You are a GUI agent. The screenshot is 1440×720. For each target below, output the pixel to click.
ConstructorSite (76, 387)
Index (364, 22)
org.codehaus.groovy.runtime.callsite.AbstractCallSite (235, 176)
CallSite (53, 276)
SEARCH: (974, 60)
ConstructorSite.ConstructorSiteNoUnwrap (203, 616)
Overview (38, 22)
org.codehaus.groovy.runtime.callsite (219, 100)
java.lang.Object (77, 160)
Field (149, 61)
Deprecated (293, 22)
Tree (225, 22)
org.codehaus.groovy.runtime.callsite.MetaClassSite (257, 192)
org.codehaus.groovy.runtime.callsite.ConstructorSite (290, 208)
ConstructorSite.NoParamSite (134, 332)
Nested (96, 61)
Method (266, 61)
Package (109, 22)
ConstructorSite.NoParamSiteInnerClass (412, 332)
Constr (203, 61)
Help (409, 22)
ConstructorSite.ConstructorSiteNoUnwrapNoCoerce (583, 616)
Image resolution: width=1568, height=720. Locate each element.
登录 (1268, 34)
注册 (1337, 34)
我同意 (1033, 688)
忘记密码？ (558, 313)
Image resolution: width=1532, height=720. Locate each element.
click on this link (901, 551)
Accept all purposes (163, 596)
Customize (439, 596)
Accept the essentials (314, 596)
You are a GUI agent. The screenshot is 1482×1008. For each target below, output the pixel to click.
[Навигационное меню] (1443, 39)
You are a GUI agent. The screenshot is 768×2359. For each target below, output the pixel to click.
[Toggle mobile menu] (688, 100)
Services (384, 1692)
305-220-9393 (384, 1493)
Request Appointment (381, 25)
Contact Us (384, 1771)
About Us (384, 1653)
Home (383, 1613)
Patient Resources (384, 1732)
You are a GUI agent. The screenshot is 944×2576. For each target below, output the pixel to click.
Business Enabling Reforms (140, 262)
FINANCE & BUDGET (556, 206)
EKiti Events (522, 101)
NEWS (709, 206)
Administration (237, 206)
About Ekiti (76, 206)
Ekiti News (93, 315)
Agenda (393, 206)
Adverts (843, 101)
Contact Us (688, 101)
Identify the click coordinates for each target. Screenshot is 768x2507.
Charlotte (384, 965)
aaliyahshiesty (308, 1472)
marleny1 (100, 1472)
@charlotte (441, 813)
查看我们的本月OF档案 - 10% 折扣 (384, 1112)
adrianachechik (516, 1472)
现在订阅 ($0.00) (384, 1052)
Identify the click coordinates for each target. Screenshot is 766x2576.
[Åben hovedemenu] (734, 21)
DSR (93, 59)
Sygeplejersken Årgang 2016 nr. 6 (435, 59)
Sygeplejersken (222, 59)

§ **Problem requirements**
Only the lines from the one that contains "现在订阅 ($0.00) (384, 1052)" to the end of the entries above should be given again, exactly and in full.

§ **Output for this exercise**
现在订阅 ($0.00) (384, 1052)
Identify the click coordinates for each target. Screenshot is 766x2576.
[Åben hovedemenu] (734, 21)
DSR (93, 59)
Sygeplejersken Årgang 2016 nr. 6 (435, 59)
Sygeplejersken (222, 59)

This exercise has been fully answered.